The Police Commissioner also voiced his doubts about whether or not all the bodies recovered in West Kingston were of persons killed during the security forces' operations; the advanced state of decomposition of some of the bodies led him to believe that they might have been killed prior to the security forces entering Tivoli Gardens.

On 3 June, two more firearms were recovered in Tivoli Gardens, bringing the total number of guns recovered to 52. along with over 10,000 rounds of assorted ammunition.

===Capture of Coke; Gun count continues to rise===
Coke was arrested on 22 June 2010 at a police roadblock near the outskirts of Kingston. He had been trying to reach the US Embassy to surrender himself. Reverend Al Miller, an influential evangelical priest who tried to facilitate the surrender, was interrogated by police; he stated that Coke had decided to give himself up, but had feared he would be killed if he surrendered directly to police and decided to give himself up at the Embassy instead, and claimed to have been asked for aid by Coke. Coke was reportedly disguised as a woman when he was arrested.

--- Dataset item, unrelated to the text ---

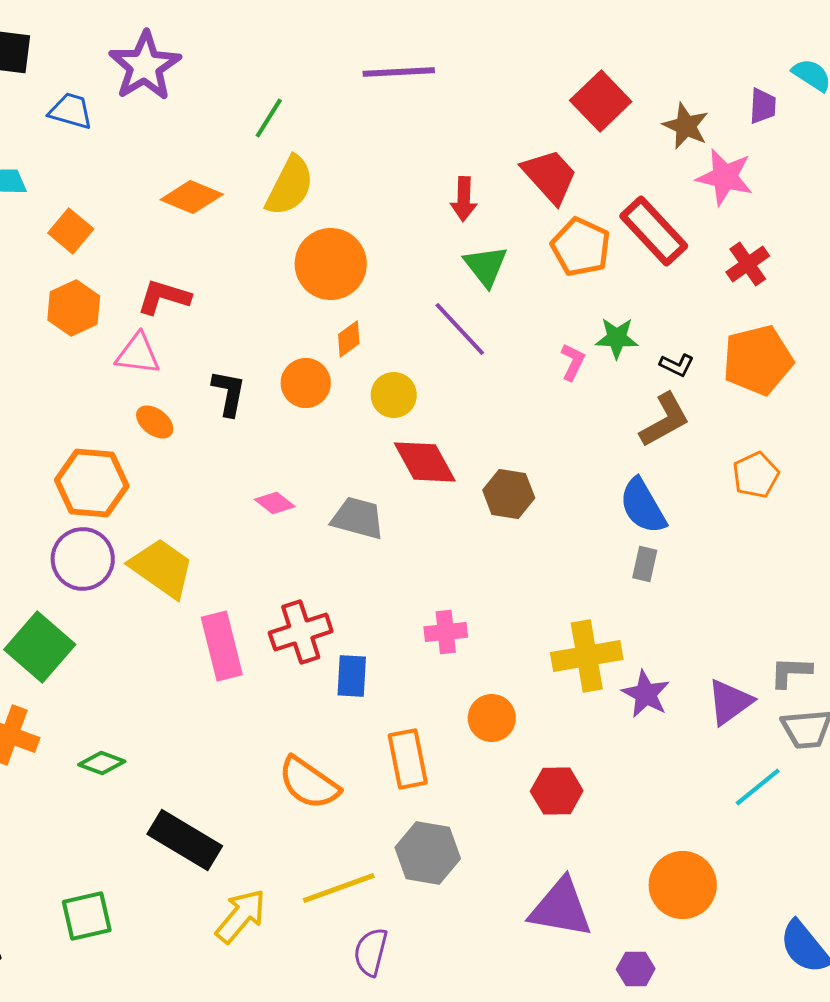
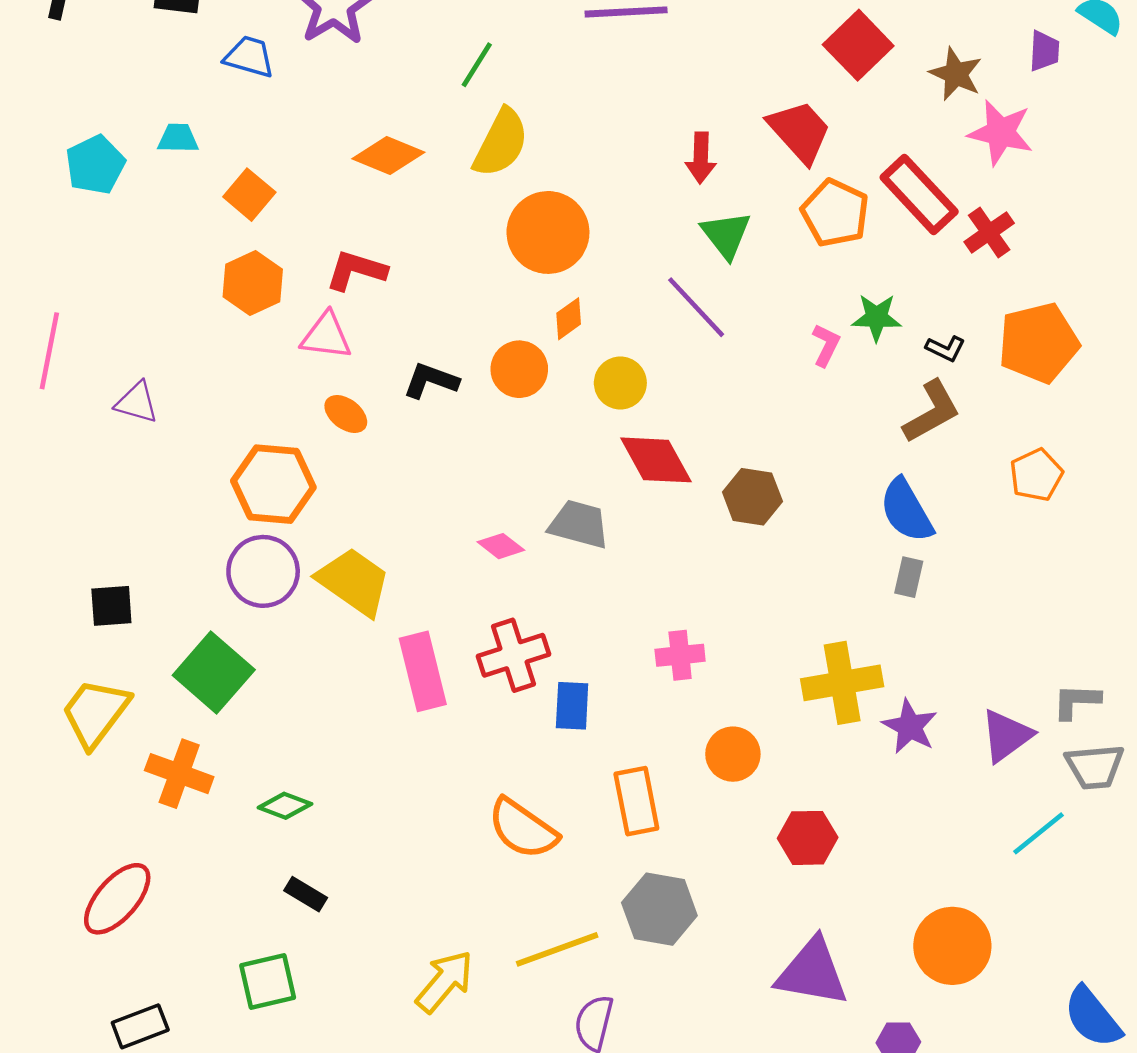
red cross: (748, 264) -> (989, 232), moved
black L-shape: (229, 393) -> (431, 381), turned -81
pink diamond: (275, 503) -> (501, 546), moved
black rectangle: (185, 840) -> (306, 894), moved, size x0.5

Two days after Coke's capture, the security forces found more guns and ammunition in Tivoli Gardens, bringing the total number of guns recovered to 88 with over 14,000 rounds of ammunition also recovered. These illegal guns included over 40 pistols and 45 rifles/shotguns, ranging from sub-machine guns and Type 56 assault rifles to .22 pistols. The recovered ammunition included a wide assortment such as 7.62mm, and 5.56mm rounds for rifles, to 9mm rounds which can be used in handguns and submachine guns. In addition to guns and ammunition the security forces also recovered 19 grenades, 32 improvised explosive devices (IEDs) and 34 "other forms of explosives".

===Extradition of Coke===
In a 15-minute hearing, Coke waived his right to an extradition trial before a judge. The hearing took place under heavy security at a military outpost in Kingston, due to fears of possible attacks by supporters. Coke was then taken to Norman Manley International Airport by a military helicopter, transferred to a US aircraft, and flown to New York, where he was taken into custody by DEA agents.

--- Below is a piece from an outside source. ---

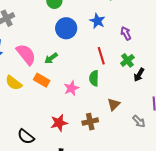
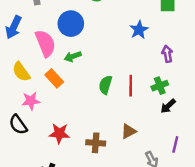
blue circle: (66, 28) -> (71, 24), moved
red line: (101, 56) -> (131, 86), moved
green semicircle: (94, 78) -> (105, 85), moved
pink star: (71, 88) -> (31, 101), moved
black semicircle: (26, 137) -> (18, 125), moved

In 2011, Coke pleaded guilty to racketeering and drug-related charges in a New York Federal court, and was sentenced to 23 years in prison on 8 June 2012.

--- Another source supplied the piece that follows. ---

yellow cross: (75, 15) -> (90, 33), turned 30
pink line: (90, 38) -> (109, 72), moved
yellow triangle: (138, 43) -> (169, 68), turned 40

==International response and legacies==
Several airlines cancelled flights to and from Kingston after foreign governments issued emergency warnings against travel to the city. Canadians were told not to travel to Kingston unless their journey was essential. Meanwhile, the fifth one-dayer cricket match and first Test cricket match between West Indies and South Africa were transferred to Trinidad due to security fears. On 27 May 2010, the Inter-American Commission on Human Rights called for an impartial inquiry into the unrest. Amnesty International and Jamaica's third party have echoed these sentiments. In 2013, the Government of Jamaica announced it would set up a Commission of Inquiry to investigate and report on the operation: the commission, informally known as the Tivoli Inquiry, started sitting in December 2014. It is chaired by Barbados judge Sir David Simmons with Justice Hazel Harris and Professor Anthony Harriott. The Kingston unrest is memorialized in a documentary entitled "Four Days in May: Kingston 2010" created by Deborah A. Thomas of the University of Pennsylvania Department of Anthropology with Junior "Gabu" Wedderburn and Deanne M. Bell. Thomas also developed an installation commemorating the unrest entitled Bearing Witness: Four Days in West Kingston at the Penn Museum.